É um mal-estar que beira a insanidade e gera frases como "o povo está contra a opinião pública".

Há um mal-estar por ter de dialogar e de se confrontar de igual para igual com blogs, sites e empresas sem grande capital financeiro. É algo como: "quem é esse Zé mané que está me criticando sem o meu filtro, sem minha permissão?" ou "quem é esse povinho que agora diz quem eu sou e como deve ser o jornalismo?".

É aquele mal-estar de ter de falar de igual para igual com quem sempre lhe foi subalterno.

Por fim, há um profundo mal-estar porque estamos em um processo de reorganização das formas produtivas de comunicação. É possível que o capitalismo continue o mesmo na fábrica de sabonete, na usina de aço ou na indústria têxtil, mas há uma profunda mudança econômica e produtiva em andamento na indústria da cultura e isso inevitavelmente provoca uma incerteza, uma angústia, um certo medo.
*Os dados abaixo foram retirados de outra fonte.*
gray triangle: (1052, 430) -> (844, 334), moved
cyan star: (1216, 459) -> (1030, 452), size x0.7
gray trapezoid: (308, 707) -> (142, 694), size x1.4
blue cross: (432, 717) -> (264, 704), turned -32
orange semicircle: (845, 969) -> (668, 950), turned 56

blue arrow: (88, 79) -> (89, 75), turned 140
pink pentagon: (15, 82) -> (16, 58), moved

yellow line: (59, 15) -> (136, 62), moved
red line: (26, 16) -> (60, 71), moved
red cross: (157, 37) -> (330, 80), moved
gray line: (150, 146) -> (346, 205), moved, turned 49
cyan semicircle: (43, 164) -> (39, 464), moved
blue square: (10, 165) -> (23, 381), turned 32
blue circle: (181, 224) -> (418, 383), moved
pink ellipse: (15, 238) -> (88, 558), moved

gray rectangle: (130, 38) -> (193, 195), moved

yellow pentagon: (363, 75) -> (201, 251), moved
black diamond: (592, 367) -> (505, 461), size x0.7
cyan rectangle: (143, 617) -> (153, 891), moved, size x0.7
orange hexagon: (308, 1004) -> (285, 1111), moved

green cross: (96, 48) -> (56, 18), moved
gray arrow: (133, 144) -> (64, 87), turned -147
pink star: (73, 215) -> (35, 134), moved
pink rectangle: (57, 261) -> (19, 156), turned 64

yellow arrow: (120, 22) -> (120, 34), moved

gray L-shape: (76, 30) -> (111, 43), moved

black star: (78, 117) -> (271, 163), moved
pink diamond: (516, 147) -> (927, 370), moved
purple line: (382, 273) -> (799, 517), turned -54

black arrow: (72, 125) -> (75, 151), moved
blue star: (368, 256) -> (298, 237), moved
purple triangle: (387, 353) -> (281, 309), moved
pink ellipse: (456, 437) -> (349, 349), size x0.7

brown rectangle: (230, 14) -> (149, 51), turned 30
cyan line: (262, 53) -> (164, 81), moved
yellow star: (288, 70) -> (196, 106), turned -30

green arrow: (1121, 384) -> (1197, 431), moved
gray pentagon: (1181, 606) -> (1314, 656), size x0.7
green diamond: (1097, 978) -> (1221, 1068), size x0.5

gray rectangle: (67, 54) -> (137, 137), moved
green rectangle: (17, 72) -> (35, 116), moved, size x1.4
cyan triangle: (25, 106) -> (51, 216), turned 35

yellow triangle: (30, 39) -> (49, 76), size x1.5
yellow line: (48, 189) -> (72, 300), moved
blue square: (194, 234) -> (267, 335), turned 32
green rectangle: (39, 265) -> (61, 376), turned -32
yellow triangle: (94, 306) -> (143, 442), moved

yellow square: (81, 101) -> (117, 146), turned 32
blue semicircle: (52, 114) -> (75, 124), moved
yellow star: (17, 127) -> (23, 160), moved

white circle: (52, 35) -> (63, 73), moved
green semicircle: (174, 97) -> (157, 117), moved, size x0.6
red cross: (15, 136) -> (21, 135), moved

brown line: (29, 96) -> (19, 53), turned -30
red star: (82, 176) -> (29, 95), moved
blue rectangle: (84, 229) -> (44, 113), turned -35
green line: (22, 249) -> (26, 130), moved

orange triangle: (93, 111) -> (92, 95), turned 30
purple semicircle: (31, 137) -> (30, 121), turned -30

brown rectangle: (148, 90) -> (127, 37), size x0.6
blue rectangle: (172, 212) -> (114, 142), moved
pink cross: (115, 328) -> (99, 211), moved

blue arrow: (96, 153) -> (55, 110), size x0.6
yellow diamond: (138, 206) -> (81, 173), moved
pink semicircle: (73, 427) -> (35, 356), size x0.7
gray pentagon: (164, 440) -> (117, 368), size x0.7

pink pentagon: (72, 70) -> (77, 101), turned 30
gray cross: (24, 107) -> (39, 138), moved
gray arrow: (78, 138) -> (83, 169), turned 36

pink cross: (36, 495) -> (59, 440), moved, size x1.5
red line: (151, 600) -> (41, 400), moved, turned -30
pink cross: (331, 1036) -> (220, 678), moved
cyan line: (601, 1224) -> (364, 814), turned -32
A má notícia para a grande mídia é que isso parece ser só o começo. Quando organizações sociais, sindicatos e grupos utópicos de diversos setores da sociedade entenderem a comunicação não é simplesmente um front de guerra, mas um espaço de mediação cultural que se porta como uma instância de superação da consciência de classes, de superação da consciência de grupo, aí as transformações serão muito mais aceleradas, muito mais intensas.